Extracted page text data:

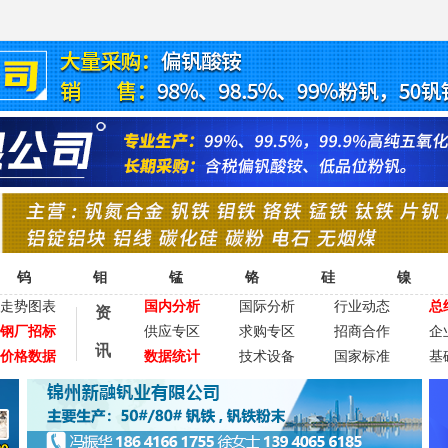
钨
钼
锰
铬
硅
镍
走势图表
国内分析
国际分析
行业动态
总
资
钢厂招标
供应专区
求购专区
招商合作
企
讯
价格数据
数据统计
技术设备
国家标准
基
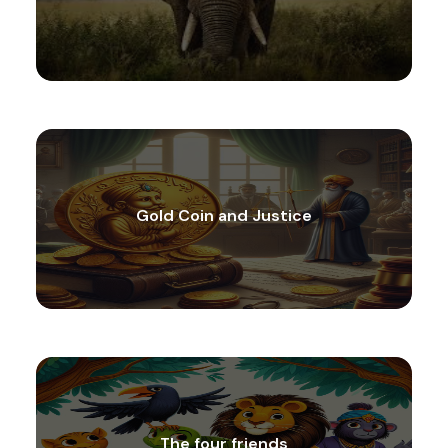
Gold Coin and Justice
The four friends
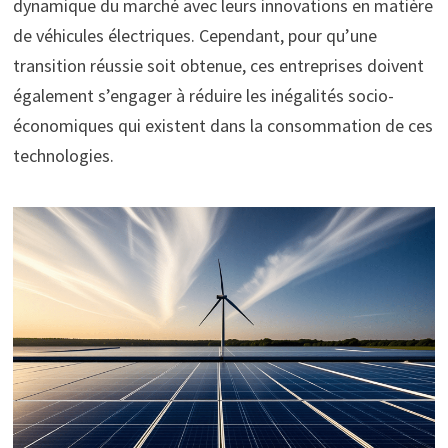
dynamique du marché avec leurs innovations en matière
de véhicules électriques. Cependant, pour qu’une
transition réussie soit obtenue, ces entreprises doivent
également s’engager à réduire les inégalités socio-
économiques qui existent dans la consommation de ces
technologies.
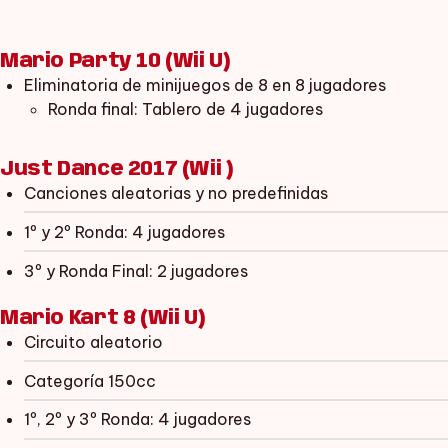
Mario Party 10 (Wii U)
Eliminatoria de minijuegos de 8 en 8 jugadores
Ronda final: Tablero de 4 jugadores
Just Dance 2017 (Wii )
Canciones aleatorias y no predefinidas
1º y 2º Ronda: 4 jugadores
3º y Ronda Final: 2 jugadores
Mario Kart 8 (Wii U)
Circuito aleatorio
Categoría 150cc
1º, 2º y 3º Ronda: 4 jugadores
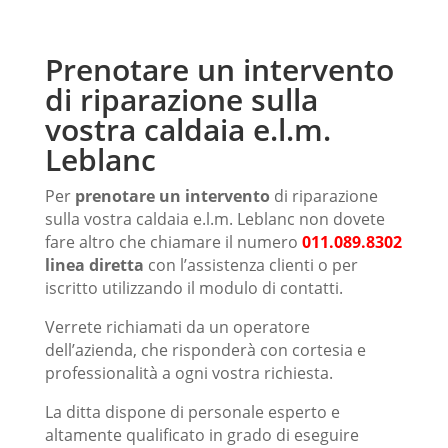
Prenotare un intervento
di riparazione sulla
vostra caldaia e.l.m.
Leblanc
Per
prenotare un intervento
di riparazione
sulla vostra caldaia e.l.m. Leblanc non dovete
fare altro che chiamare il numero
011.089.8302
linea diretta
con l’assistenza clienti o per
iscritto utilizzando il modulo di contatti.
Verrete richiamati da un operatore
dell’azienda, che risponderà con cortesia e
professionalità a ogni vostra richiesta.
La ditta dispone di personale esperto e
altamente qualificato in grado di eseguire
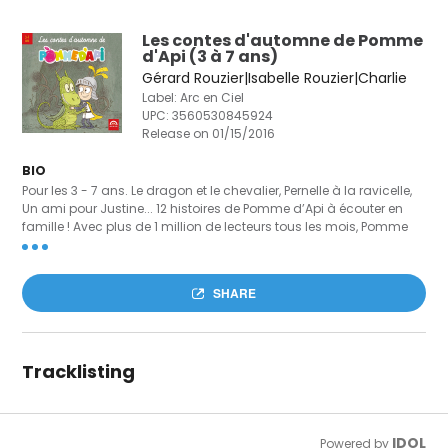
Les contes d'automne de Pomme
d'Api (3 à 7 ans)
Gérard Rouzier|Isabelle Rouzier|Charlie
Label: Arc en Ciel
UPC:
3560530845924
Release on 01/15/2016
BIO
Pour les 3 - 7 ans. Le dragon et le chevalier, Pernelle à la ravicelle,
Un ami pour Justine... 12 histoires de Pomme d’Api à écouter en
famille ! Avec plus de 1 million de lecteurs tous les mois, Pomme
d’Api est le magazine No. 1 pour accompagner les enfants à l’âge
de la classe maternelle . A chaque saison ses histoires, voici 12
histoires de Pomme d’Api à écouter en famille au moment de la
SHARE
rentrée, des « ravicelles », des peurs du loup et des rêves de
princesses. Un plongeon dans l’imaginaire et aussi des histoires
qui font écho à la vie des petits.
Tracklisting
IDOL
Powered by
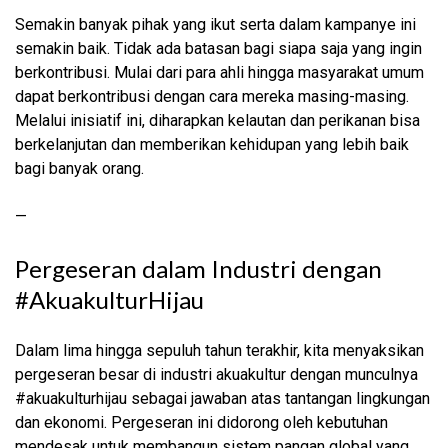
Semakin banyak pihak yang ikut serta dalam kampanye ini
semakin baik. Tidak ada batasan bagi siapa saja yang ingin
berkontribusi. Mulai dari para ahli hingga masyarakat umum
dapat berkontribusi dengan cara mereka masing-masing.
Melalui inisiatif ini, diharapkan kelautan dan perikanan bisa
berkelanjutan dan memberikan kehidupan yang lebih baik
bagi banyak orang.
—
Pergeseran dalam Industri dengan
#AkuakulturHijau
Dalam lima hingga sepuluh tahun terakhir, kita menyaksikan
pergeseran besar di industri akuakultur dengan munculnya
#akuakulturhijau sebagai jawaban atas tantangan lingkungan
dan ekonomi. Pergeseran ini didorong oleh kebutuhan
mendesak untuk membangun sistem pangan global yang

# What is expected
Say again, exactly, only those lines of the records that run from the start through the line with "des rêves de". Pictures are to be skipped.

# Exercise result
钨
钼
锰
铬
硅
镍
走势图表
国内分析
国际分析
行业动态
总
资
钢厂招标
供应专区
求购专区
招商合作
企
讯
价格数据
数据统计
技术设备
国家标准
基
Gold Coin and Justice
The four friends
dynamique du marché avec leurs innovations en matière
de véhicules électriques. Cependant, pour qu’une
transition réussie soit obtenue, ces entreprises doivent
également s’engager à réduire les inégalités socio-
économiques qui existent dans la consommation de ces
technologies.
Mario Party 10 (Wii U)
Eliminatoria de minijuegos de 8 en 8 jugadores
Ronda final: Tablero de 4 jugadores
Just Dance 2017 (Wii )
Canciones aleatorias y no predefinidas
1º y 2º Ronda: 4 jugadores
3º y Ronda Final: 2 jugadores
Mario Kart 8 (Wii U)
Circuito aleatorio
Categoría 150cc
1º, 2º y 3º Ronda: 4 jugadores
Prenotare un intervento
di riparazione sulla
vostra caldaia e.l.m.
Leblanc
Per
prenotare un intervento
di riparazione
sulla vostra caldaia e.l.m. Leblanc non dovete
fare altro che chiamare il numero
011.089.8302
linea diretta
con l’assistenza clienti o per
iscritto utilizzando il modulo di contatti.
Verrete richiamati da un operatore
dell’azienda, che risponderà con cortesia e
professionalità a ogni vostra richiesta.
La ditta dispone di personale esperto e
altamente qualificato in grado di eseguire
Les contes d'automne de Pomme
d'Api (3 à 7 ans)
Gérard Rouzier|Isabelle Rouzier|Charlie
Label: Arc en Ciel
UPC:
3560530845924
Release on 01/15/2016
BIO
Pour les 3 - 7 ans. Le dragon et le chevalier, Pernelle à la ravicelle,
Un ami pour Justine... 12 histoires de Pomme d’Api à écouter en
famille ! Avec plus de 1 million de lecteurs tous les mois, Pomme
d’Api est le magazine No. 1 pour accompagner les enfants à l’âge
de la classe maternelle . A chaque saison ses histoires, voici 12
histoires de Pomme d’Api à écouter en famille au moment de la
SHARE
rentrée, des « ravicelles », des peurs du loup et des rêves de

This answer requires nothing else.